While I probably harp on about it, I still reiterate that the dining experience in aged care begins with getting the basics right on a continual and consistent basis. I don’t mean the fancy hotel service, maître d’, customised menu card, matching linen. I mean ticking the box on regularly getting a delicious, hot tasty meal to residents just the way they imagine having it at their home.
“The greatest gift that extraordinarily successful people have over the average person is their ability to get themselves to take action.” – Tony Robbins
Where do you start?
One highly successful and empowering approach is to create systems of continuous improvement for the meal service rather than a goal of a “hotel-style” dining experience.
As Scott Adams, the creator of “Dilbert” explains,
“Goal-oriented people exist in a state of continuous pre-success failure at best, and permanent failure at worst if things never work out. Systems people succeed every time they apply their systems, in the sense that they did what they intended to do. The goals people are fighting the feeling of discouragement at each turn. The systems people are feeling good every time they apply their system. That’s a big difference in terms of maintaining your personal energy in the right direction.” From Adams book: How to Fail at Almost Everything and Still Win Big.

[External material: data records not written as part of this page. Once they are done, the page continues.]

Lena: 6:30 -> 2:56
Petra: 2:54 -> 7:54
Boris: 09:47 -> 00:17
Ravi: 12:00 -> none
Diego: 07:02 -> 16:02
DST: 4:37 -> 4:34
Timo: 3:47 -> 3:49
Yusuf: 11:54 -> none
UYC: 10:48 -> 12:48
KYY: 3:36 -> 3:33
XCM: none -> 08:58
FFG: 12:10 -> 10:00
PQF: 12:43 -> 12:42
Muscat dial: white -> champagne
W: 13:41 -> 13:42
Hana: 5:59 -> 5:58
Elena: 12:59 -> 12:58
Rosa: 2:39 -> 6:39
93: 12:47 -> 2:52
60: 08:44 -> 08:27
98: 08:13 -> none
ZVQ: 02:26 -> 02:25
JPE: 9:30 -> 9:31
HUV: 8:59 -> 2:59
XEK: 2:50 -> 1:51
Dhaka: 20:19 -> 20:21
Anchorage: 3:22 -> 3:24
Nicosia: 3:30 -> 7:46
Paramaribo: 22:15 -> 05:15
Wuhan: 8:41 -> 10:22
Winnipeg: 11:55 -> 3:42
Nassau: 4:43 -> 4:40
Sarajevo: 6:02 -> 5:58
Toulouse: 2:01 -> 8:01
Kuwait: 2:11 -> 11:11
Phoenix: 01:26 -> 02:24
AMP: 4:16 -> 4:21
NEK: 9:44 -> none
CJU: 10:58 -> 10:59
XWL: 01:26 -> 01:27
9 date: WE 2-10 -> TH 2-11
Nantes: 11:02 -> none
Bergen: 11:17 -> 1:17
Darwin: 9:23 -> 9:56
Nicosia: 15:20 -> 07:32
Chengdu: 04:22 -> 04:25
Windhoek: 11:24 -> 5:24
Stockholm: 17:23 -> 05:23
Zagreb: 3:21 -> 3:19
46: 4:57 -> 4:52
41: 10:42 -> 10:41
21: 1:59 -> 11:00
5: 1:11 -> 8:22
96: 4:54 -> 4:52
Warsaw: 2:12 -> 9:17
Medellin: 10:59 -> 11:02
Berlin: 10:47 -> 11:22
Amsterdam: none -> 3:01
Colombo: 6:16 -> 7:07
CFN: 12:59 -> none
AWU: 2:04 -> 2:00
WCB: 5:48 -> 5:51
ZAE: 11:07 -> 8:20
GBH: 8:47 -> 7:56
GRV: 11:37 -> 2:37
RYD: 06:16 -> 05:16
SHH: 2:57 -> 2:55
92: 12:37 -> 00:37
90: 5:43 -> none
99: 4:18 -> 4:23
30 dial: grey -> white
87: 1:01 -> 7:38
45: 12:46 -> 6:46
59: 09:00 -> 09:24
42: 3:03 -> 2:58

3 Systems Approach Ways to Improve the Dining Experience
- Teach your staff to look with fresh eyes – As they go about their work, teach staff to view what they do through the resident’s eyes. Is the task adding value to the resident? Is it supporting the resident to enjoy their meal, be independent, feel at home, maintain their dignity, etc?
- Empower staff to take action – driven by a culture of encouragement, staff with a “can do” attitude look for ways to support their residents and add quality to their day.
- Support staff when they make mistakes – staff may not always get it right. Guide and mentor staff around how they can manage tasks and situations better. Encourage them to keep applying the system of continual improvement for their residents. Both you and they will feel like they are still succeeding.
6 Actions Your Staff Can Take Today
- Have a meal service hackathon and brainstorm ideas on how to reduce the time from cooking to serving the meal.
- Explore in depth why a resident has not eaten their meal. Are they having difficulty eating, or not enjoying an aspect of the meal?
- Describe the meal to residents in colourful, descriptive language as it is being placed in front of them.
- Chat to the residents, discuss the meal, share a joke, engage in meaningful conversation.
- Management regularly do a casual walk-slow through the dining rooms, and really listen to what residents are saying to them.
- Allow residents to sit and converse freely after their last mouthful.